↓↓↓

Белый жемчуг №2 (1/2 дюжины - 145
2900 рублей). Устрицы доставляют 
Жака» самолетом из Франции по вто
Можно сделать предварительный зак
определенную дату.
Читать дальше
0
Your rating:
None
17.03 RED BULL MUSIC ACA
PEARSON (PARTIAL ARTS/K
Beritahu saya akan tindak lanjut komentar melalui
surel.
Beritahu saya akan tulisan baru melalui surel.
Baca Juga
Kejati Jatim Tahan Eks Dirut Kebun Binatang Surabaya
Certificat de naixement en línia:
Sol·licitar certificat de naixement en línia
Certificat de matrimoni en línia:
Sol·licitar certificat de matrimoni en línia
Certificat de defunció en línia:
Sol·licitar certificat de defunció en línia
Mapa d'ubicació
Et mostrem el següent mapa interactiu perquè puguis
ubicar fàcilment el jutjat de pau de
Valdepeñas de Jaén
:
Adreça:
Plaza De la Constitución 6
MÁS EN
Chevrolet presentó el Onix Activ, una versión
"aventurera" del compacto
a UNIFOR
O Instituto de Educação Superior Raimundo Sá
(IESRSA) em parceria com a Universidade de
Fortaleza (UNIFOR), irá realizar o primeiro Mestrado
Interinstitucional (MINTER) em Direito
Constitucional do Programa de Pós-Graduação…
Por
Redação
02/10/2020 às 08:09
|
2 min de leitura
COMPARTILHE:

↑↑↑
↓↓↓

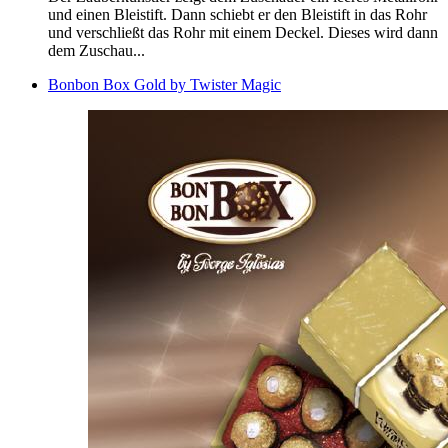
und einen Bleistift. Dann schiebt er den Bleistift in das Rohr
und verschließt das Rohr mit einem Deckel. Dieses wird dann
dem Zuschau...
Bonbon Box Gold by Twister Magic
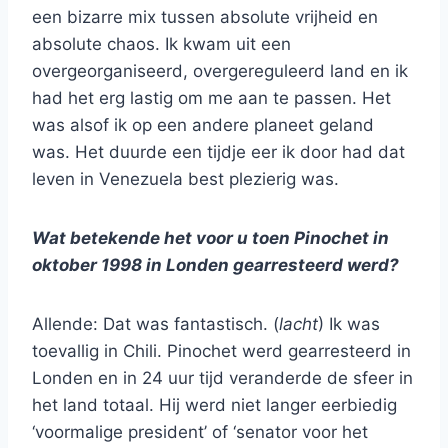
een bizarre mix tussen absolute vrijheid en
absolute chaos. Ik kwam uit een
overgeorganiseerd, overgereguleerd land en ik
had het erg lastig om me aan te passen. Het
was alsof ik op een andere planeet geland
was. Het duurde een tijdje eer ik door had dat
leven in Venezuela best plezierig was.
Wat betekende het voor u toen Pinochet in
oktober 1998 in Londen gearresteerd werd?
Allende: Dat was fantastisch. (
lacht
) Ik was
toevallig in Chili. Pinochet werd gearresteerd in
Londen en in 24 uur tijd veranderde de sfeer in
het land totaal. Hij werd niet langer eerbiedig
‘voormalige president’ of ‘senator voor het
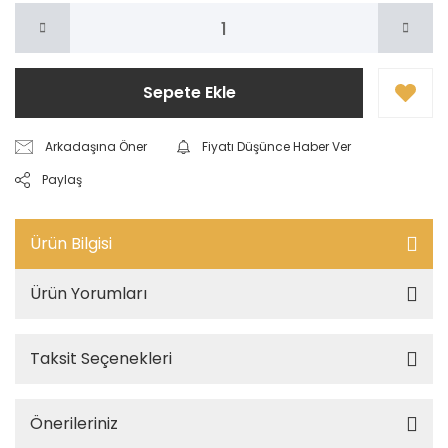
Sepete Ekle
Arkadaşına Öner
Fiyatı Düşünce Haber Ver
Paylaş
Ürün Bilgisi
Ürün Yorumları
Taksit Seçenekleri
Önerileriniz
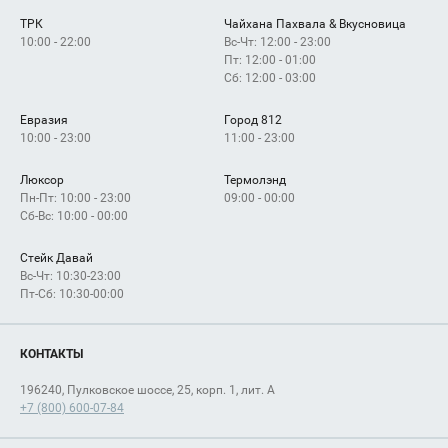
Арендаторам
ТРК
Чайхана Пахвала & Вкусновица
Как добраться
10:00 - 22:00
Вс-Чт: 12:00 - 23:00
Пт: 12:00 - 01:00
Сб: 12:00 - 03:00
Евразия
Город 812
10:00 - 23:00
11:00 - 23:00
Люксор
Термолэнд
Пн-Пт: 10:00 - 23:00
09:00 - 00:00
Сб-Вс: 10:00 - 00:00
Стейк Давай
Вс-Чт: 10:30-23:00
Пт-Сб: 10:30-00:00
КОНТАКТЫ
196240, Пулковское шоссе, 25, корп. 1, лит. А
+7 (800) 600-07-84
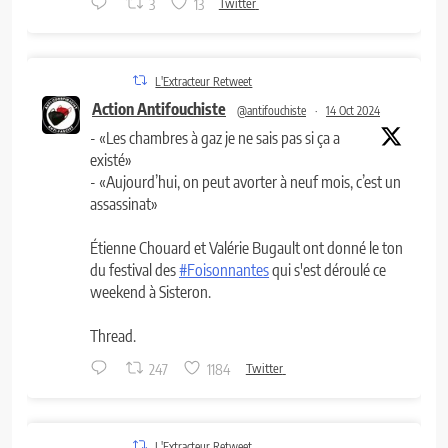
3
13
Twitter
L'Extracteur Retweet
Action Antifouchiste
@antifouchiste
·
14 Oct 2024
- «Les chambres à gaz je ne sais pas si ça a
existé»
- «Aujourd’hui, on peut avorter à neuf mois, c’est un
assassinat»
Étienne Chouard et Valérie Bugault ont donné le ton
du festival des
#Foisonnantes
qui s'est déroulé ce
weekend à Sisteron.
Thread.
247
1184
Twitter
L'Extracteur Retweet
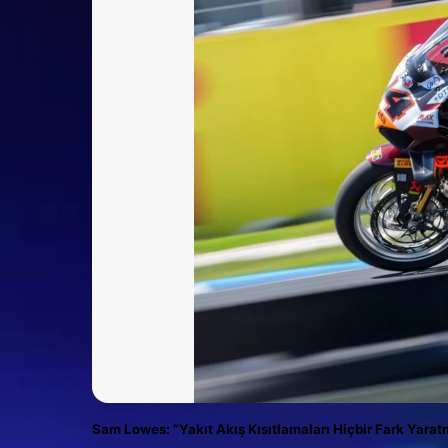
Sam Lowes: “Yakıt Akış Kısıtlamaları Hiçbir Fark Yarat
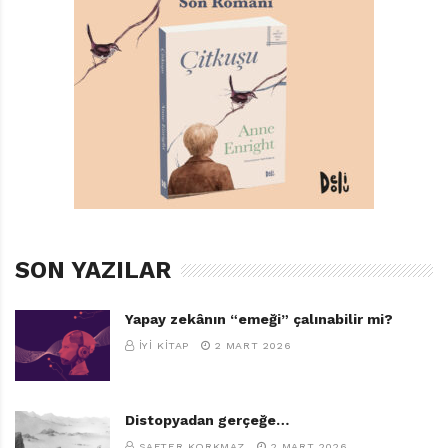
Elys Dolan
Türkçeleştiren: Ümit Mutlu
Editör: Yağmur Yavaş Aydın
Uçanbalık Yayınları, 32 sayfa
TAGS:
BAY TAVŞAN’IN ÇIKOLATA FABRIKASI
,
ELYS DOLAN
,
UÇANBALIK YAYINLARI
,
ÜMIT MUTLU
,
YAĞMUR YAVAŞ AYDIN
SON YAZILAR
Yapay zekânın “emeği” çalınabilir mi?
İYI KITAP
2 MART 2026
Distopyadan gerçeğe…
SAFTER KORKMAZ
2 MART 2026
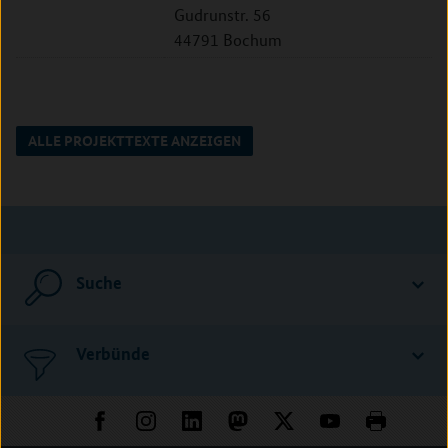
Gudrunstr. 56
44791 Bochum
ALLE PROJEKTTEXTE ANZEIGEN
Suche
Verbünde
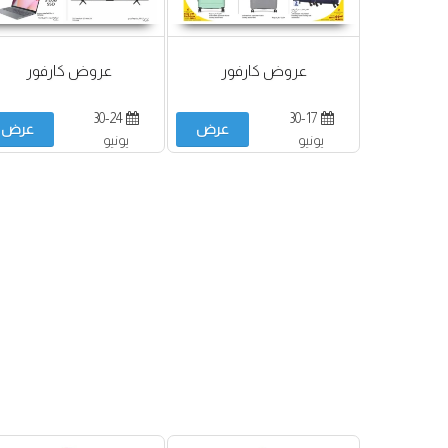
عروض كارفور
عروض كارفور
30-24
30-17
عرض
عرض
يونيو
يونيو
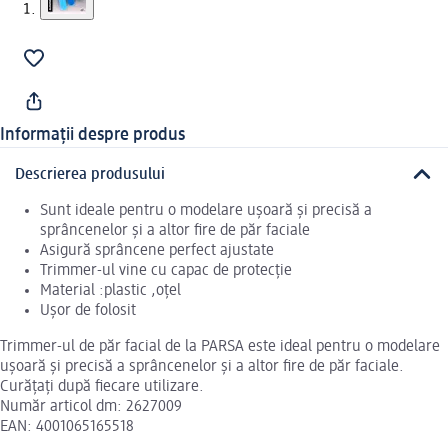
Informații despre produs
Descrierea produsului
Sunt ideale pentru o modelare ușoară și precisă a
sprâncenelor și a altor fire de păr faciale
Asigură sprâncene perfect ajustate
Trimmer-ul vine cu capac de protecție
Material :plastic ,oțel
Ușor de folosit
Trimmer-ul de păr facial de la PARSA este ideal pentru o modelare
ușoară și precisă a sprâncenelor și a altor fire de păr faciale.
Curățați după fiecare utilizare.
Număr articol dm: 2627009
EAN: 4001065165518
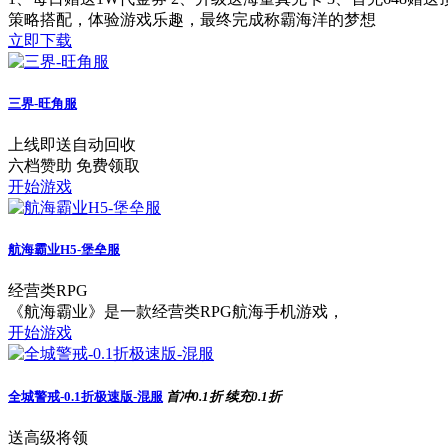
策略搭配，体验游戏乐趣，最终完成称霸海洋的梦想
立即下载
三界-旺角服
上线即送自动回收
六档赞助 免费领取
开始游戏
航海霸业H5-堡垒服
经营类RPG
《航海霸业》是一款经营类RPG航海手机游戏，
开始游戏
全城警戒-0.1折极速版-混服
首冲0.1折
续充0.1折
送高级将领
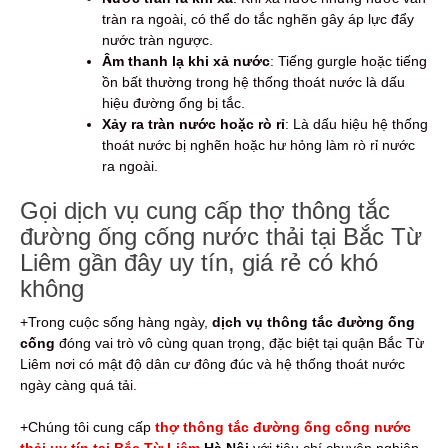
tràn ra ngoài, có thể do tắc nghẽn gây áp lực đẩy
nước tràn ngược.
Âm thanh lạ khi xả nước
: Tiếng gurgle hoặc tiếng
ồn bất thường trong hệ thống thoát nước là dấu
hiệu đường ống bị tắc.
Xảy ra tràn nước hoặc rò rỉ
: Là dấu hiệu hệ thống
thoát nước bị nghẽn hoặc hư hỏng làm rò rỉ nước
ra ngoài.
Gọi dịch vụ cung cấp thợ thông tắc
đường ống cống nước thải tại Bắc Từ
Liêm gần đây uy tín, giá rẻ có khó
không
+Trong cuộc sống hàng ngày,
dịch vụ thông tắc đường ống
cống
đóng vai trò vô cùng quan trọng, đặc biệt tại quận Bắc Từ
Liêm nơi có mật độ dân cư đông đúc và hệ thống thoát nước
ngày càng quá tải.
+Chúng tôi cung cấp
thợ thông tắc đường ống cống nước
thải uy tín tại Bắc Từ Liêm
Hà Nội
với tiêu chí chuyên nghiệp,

↑↑↑
↓↓↓

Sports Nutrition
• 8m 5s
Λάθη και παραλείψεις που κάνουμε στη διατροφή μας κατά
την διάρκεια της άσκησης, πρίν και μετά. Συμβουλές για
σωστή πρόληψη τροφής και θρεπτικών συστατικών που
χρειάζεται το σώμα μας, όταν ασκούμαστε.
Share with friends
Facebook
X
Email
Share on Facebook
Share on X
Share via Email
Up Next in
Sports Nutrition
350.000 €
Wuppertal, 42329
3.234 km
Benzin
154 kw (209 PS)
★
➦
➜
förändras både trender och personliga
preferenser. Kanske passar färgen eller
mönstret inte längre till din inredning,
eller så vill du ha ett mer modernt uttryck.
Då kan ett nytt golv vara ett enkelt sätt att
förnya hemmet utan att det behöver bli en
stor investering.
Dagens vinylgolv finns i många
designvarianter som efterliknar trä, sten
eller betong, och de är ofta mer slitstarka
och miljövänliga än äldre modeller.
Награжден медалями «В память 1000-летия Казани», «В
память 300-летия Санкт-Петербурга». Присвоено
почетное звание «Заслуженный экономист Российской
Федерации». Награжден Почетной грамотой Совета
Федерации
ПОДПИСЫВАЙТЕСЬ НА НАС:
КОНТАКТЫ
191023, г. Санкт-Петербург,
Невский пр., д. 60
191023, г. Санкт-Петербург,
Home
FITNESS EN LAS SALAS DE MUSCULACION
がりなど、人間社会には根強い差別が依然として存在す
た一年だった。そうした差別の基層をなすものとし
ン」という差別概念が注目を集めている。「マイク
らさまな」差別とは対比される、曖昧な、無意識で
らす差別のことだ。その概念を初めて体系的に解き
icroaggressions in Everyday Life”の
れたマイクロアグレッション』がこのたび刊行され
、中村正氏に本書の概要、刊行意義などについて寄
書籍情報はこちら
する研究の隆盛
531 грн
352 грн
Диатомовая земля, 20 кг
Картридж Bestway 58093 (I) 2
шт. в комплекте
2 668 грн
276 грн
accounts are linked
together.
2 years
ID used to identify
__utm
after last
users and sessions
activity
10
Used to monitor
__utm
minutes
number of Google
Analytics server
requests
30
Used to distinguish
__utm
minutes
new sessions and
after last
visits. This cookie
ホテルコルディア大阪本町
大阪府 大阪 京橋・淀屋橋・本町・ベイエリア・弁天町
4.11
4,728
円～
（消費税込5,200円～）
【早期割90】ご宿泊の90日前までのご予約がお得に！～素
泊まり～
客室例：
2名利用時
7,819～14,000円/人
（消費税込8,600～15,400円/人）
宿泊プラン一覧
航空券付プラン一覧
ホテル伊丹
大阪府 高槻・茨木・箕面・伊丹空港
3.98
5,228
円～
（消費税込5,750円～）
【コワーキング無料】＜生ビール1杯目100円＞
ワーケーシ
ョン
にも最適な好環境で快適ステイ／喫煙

↑↑↑

**DESCRIPTION OF THE TASK:**
Starting with the line that has "Action Antifouchiste" and ending with the line that has "SAFTER KORKMAZ", repeat the lines above exactly, omitting every picture.

**FINAL ANSWER:**
Action Antifouchiste
@antifouchiste
·
14 Oct 2024
- «Les chambres à gaz je ne sais pas si ça a
existé»
- «Aujourd’hui, on peut avorter à neuf mois, c’est un
assassinat»
Étienne Chouard et Valérie Bugault ont donné le ton
du festival des
#Foisonnantes
qui s'est déroulé ce
weekend à Sisteron.
Thread.
247
1184
Twitter
L'Extracteur Retweet
Sam Lowes: “Yakıt Akış Kısıtlamaları Hiçbir Fark Yarat
Elys Dolan
Türkçeleştiren: Ümit Mutlu
Editör: Yağmur Yavaş Aydın
Uçanbalık Yayınları, 32 sayfa
TAGS:
BAY TAVŞAN’IN ÇIKOLATA FABRIKASI
,
ELYS DOLAN
,
UÇANBALIK YAYINLARI
,
ÜMIT MUTLU
,
YAĞMUR YAVAŞ AYDIN
SON YAZILAR
Yapay zekânın “emeği” çalınabilir mi?
İYI KITAP
2 MART 2026
Distopyadan gerçeğe…
SAFTER KORKMAZ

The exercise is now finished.